Die Trutze von Trutzberg

5. Kapitel

eingestellt: 25.7.2007





In dem Trutzbergischen Jägerhaus, das auf einem kleinen Waldgeräumt inmitten des Seeforstes aus Blöcken errichtet war, entdeckte Herr Korbin einen so schnöden Friedensbruch, daß er seinen Zorn in grimmigen Flüchen entladen mußte.



Die zwei Wolfshunde des Jägers lagen erstochen im umzäunten Hof, die alte Mähre hockte mit entzweigeschnittenen Hessen im Stall, und auf dem Lehmboden der Stube fand man den graubärtigen Wildhüter neben seinem Weib, beide an Händen und Füßen gefesselt, mit Wollstöpseln in den Ohren, mit dicken Leinwandknebeln in den Mäulern.



Als man die beiden befreit und zur Ermunterung mit kaltem Wasser gewaschen hatte, fiel es ihnen schwer, dem Puechsteiner zu berichten, was ihnen geschehen war. Sie litten an der Kieferstarre und konnten nur lallen. Obwohl sie noch alle Zähne hatten, sprachen sie fast so undeutlich wie der greise Burgkaplan. Und genau so wie dieser hatten sie die Augen voll dicker Tropfen, nicht, weil sie leicht zu bekümmernde Gemüter besaßen, sondern weil ihnen der Schmerz die Tränendrüsen auspreßte.
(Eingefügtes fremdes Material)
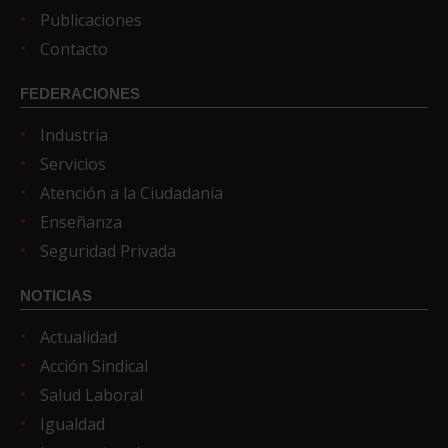
Publicaciones
Contacto
FEDERACIONES
Industria
Servicios
Atención a la Ciudadanía
Enseñanza
Seguridad Privada
NOTICIAS
Actualidad
Acción Sindical
Salud Laboral
Igualdad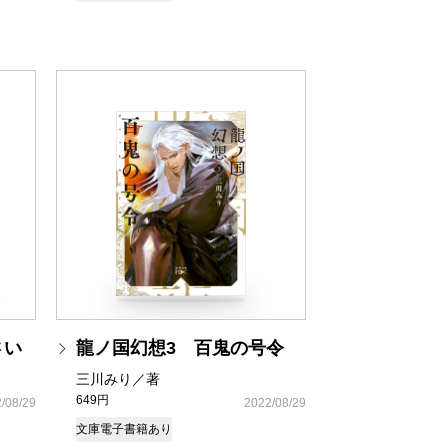
さい
龍ノ国幻想3 百鬼の号令
三川みり／著
649円
/08/29
2022/08/29
文庫
電子書籍あり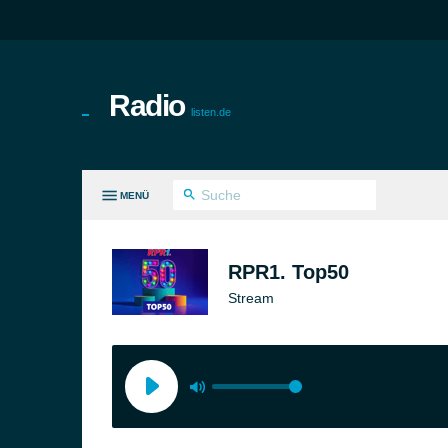
Radio
listen.de
MENÜ
LE GENRES
RPR1. Top50
Stream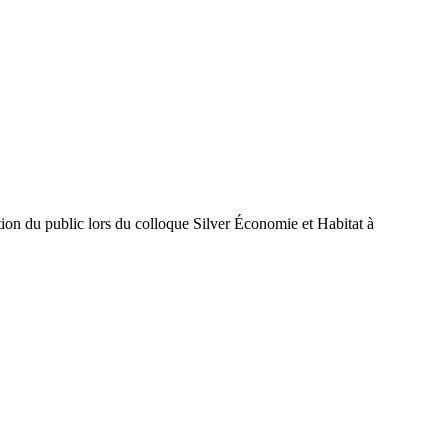
stion du public lors du colloque Silver Économie et Habitat à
Erst nach längeren Schwierigkeiten kam es verständlich zutage, was sie erlitten hatten. Um die elfte Mittagsstunde, als sie beim Mahl gesessen – die Schüssel mit der kaltgewordenen Linsensuppe stand noch auf dem Tisch, der so reich bekleckst war, als hätte Herr Melcher hier ohne Röhrchen gespeist – waren plötzlich die Hunde laut geworden, hatten aber gleich wieder geschwiegen. Dann waren sechs Kerle mit schwarzberußten Gesichtern in die Stube hereingerumpelt, hatten den Jäger und sein Weib überwältigt, des Jägers Waffen gestohlen und den Kasten ausgeplündert.



Herr Korbin brauchte nicht lange zu grübeln, bis es ihm klar wurde, daß hier die Seeburgischen Troßleute ein bißchen Räuber gespielt hatten, um den Jäger unschädlich zu machen und ihre Herren vor dem Anschein eines friedensbrecherischen Überfalles zu behüten.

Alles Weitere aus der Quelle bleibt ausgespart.